PENAL E PROCESSUAL PENAL — AgRg no HC 921445
Análise documental baseada na ementa oficial do Superior Tribunal de Justiça, organizada para consulta e compreensão do precedente.
Comentário editorial
Nesta leitura prática, a decisão é organizada para mostrar o que o STJ efetivamente registrou e quais dados devem ser conferidos antes de transportar o entendimento para uma situação cotidiana. O recorte processual é AgRg no HC, julgado por QUINTA TURMA, sob relatoria de DANIELA TEIXEIRA.
Para o cidadão, o ponto essencial é não tratar a ementa como uma regra automática: fatos, pedidos, fase processual e legislação aplicável precisam ser comparados com o caso concreto. Quando o julgamento repercutir em mobilidade, veículos, sanções ou direitos do condutor, essa conexão deve estar expressa no próprio texto oficial.
Pontos centrais da ementa
- A Terceira Seção desta Corte, seguindo entendimento firmado pela Primeira Turma do Supremo Tribunal Federal, sedimentou orientação no sentido de não admitir habeas corpus em substituição a recurso próprio ou a revisão criminal, situação que impede o conhecimento da impetração, ressalvados casos excepcionais em que se verifica flagrante ilegalidade apta a gerar constrangimento ilegal.
- A revisão da dosimetria em sede de "habeas corpus" "é possível somente em situações excepcionais, de manifesta ilegalidade ou abuso de poder reconhecíveis de plano, sem maiores incursões em aspectos circunstanciais ou fáticos e probatórios.

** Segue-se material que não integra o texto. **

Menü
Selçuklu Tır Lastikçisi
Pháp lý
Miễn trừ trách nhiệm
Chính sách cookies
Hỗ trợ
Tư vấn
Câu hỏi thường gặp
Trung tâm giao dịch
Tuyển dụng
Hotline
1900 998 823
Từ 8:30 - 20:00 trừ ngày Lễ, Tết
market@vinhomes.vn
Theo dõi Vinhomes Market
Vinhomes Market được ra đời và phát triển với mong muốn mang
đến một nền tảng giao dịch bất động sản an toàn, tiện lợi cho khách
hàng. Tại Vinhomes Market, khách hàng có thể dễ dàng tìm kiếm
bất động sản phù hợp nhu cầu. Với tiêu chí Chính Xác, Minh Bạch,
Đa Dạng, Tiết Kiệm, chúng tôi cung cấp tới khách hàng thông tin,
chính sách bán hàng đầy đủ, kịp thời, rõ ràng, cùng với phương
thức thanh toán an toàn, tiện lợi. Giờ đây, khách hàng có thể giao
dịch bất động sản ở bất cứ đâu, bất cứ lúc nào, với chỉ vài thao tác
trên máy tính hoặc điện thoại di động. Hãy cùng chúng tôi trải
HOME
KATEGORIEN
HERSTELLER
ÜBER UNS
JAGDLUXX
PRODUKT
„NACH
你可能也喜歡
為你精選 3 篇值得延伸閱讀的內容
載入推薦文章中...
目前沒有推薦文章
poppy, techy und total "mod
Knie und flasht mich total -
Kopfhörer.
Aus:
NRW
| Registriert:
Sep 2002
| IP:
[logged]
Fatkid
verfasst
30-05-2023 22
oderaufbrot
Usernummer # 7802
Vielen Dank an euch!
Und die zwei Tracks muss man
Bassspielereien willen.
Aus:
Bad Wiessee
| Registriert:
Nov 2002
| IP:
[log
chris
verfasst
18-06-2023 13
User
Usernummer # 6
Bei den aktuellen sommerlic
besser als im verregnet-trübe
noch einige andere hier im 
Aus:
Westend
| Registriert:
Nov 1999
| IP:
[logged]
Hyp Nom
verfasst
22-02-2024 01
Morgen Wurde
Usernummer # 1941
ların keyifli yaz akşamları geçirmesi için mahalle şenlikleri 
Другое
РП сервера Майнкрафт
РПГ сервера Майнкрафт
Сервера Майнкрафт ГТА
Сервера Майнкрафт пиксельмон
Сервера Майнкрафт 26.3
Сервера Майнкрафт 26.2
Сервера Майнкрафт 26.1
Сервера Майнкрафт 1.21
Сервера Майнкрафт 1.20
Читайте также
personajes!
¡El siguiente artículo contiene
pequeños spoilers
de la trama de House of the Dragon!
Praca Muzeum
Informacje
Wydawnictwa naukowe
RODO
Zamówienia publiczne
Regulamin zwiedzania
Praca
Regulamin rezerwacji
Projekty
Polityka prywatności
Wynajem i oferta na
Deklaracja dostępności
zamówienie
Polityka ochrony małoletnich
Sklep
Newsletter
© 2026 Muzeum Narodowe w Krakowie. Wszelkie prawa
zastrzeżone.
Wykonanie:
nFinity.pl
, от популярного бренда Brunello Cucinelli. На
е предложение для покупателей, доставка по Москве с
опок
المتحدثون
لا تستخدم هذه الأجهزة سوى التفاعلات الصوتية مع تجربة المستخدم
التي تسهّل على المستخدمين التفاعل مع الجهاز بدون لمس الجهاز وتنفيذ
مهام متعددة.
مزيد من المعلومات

- É pacífica a jurisprudência desta corte no sentido de que "A reformatio in pejus leva em consideração o total da pena aplicada, não se vinculando o novo juízo à pena-base adotada anteriormente, ficando este impedido apenas de agravar a situação do réu." (AgRg no REsp 1267357 / TO, RELATOR Ministro SEBASTIÃO REIS JÚNIOR, SEXTA TURMA, DATA DO JULGAMENTO 04/06/2013, DATA DA PUBLICAÇÃO/FONTE DJe 21/06/2013) 4.
- Não há de se falar em ilicitude flagrante na mera substituição do comando legal que arrima o aumento da pena pela continuidade delitiva, notadamente quando respeitado o "quantum" inicialmente imposto e quando postos de maneira clara pela acusação os fatos dos quais se defendeu o acusado.
Resultado indicado
Agravo regimental não provido.
Ementa oficial
PENAL E PROCESSUAL PENAL. AGRAVO REGIMENTAL NO "HABEAS CORPUS". ORGANIZAÇÃO CRIMINOSA. DOSIMETRIA. INEXISTÊNCIA DE ILICITUDE FLAGRANTE. RECURSO NÃO PROVIDO. 1. A Terceira Seção desta Corte, seguindo entendimento firmado pela Primeira Turma do Supremo Tribunal Federal, sedimentou orientação no sentido de não admitir habeas corpus em substituição a recurso próprio ou a revisão criminal, situação que impede o conhecimento da impetração, ressalvados casos excepcionais em que se verifica flagrante ilegalidade apta a gerar constrangimento ilegal. 2. A revisão da dosimetria em sede de "habeas corpus" "é possível somente em situações excepcionais, de manifesta ilegalidade ou abuso de poder reconhecíveis de plano, sem maiores incursões em aspectos circunstanciais ou fáticos e probatórios. 3. É pacífica a jurisprudência desta corte no sentido de que "A reformatio in pejus leva em consideração o total da pena aplicada, não se vinculando o novo juízo à pena-base adotada anteriormente, ficando este impedido apenas de agravar a situação do réu." (AgRg no REsp 1267357 / TO, RELATOR Ministro SEBASTIÃO REIS JÚNIOR, SEXTA TURMA, DATA DO JULGAMENTO 04/06/2013, DATA DA PUBLICAÇÃO/FONTE DJe 21/06/2013) 4. Não há de se falar em ilicitude flagrante na mera substituição do comando legal que arrima o aumento da pena pela continuidade delitiva, notadamente quando respeitado o "quantum" inicialmente imposto e quando postos de maneira clara pela acusação os fatos dos quais se defendeu o acusado. 5. Agravo regimental não provido.
Referências legislativas
[]
Fonte e transparência
Conteúdo documental proveniente do conjunto oficial de dados abertos do STJ. Consulte também a pesquisa de jurisprudência do STJ e o arquivo oficial de origem deste registro.
Aviso: este material tem finalidade informativa e documental. Não constitui parecer jurídico nem garante aplicação do entendimento a outro processo.